[Collected data]
↓
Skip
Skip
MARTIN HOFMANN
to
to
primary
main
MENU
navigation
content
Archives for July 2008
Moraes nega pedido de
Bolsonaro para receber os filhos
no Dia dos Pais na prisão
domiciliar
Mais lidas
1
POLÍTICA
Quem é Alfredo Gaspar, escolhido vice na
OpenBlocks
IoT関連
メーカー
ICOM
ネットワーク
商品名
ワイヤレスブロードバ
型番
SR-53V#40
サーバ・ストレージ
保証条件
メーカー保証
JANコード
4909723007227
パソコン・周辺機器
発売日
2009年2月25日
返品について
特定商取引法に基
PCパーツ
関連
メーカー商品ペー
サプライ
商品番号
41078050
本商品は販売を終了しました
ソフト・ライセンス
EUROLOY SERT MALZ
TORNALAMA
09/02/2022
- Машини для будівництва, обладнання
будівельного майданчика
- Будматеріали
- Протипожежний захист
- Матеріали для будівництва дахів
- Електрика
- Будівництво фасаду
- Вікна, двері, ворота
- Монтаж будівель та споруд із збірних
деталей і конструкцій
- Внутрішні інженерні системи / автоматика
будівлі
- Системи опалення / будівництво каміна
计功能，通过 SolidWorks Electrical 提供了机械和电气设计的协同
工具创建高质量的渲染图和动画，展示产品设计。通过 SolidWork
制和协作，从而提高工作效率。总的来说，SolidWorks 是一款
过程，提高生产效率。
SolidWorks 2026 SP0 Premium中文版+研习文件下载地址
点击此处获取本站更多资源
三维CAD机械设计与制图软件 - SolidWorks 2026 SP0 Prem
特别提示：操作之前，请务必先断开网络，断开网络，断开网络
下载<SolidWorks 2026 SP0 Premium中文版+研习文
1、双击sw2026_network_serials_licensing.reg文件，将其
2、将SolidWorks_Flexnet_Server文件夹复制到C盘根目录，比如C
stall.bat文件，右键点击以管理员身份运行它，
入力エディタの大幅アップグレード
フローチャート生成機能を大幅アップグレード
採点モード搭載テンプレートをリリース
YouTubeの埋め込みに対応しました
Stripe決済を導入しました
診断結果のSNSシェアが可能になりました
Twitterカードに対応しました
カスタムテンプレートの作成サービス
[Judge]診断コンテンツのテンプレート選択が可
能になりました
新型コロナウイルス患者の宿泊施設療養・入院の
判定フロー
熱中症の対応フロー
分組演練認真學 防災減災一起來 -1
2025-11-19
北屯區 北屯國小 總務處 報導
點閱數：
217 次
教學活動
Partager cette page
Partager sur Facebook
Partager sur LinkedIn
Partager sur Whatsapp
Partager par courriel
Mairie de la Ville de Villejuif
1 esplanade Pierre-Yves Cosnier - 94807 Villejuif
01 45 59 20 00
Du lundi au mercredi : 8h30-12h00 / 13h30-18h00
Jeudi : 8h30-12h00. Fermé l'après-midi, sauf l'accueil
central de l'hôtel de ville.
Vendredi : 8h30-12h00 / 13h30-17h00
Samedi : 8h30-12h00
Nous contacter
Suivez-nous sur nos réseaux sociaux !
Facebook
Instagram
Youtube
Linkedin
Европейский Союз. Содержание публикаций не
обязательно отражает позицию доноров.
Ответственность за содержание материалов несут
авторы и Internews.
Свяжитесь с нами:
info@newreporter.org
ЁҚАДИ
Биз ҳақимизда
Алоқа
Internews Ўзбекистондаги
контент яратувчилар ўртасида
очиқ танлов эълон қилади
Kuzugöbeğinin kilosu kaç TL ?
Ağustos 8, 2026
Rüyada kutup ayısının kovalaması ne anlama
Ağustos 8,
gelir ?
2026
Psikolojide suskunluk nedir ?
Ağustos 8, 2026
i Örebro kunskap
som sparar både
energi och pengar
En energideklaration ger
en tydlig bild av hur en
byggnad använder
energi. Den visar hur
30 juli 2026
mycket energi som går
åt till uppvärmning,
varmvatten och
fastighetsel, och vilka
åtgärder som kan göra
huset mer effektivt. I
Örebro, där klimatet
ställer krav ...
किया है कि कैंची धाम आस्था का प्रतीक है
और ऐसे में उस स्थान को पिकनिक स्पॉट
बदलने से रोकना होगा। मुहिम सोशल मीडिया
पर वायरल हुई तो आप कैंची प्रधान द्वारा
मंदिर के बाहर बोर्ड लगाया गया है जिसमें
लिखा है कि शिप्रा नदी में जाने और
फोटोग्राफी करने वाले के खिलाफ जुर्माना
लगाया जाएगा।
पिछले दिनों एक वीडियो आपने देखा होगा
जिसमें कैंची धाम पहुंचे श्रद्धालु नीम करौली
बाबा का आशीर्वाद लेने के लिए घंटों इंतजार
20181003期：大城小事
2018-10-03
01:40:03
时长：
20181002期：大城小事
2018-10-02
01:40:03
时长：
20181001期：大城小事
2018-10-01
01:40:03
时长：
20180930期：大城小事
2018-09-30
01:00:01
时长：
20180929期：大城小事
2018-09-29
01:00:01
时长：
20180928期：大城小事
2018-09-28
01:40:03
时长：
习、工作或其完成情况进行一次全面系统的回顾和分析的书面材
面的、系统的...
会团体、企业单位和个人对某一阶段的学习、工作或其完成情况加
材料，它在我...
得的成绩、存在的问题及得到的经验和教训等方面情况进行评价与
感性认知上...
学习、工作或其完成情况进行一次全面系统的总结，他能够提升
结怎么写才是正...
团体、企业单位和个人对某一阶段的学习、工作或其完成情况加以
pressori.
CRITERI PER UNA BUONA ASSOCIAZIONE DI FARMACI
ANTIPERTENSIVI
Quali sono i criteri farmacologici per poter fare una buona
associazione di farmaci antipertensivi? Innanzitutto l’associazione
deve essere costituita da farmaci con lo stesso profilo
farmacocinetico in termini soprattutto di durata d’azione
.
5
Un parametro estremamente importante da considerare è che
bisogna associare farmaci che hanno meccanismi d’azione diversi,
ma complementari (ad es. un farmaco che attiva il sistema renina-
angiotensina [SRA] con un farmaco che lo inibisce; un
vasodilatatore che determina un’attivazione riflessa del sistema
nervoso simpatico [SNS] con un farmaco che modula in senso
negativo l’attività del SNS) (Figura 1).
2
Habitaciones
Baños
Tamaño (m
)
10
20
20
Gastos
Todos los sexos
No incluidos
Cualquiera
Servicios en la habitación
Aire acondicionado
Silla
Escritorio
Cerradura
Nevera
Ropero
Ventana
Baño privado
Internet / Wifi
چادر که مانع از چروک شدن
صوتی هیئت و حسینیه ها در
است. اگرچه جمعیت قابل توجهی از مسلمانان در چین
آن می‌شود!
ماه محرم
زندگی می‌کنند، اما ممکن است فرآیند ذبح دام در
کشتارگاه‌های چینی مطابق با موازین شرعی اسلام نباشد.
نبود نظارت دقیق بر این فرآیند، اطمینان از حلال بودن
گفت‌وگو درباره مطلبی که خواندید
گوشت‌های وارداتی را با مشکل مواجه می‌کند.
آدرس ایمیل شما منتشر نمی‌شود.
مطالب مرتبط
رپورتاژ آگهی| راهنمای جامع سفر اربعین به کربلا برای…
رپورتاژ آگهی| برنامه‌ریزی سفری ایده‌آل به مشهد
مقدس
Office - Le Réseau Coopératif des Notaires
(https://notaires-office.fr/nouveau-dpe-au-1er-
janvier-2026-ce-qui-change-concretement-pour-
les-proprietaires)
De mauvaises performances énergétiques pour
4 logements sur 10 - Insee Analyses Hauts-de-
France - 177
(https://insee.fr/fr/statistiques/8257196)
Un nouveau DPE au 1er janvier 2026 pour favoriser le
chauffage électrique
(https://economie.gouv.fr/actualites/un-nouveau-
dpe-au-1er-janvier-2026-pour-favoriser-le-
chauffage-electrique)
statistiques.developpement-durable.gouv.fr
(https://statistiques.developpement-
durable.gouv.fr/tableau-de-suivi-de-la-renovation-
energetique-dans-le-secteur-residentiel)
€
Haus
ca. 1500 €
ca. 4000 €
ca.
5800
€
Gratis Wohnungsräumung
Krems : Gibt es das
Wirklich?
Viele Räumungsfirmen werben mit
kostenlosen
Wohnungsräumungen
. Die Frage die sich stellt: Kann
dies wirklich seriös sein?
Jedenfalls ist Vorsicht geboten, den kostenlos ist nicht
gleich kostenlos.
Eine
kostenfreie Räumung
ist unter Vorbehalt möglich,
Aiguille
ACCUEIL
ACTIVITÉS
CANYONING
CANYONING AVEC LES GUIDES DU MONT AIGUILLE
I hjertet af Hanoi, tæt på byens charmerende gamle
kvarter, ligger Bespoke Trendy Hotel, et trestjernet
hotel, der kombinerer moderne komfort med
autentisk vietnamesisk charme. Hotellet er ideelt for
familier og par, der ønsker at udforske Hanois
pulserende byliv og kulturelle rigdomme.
↑
• [Your task]
Show every line in the entries above that contains the string "Premium中文版".

• [Solution to this problem]
SolidWorks 2026 SP0 Premium中文版+研习文件下载地址
下载<SolidWorks 2026 SP0 Premium中文版+研习文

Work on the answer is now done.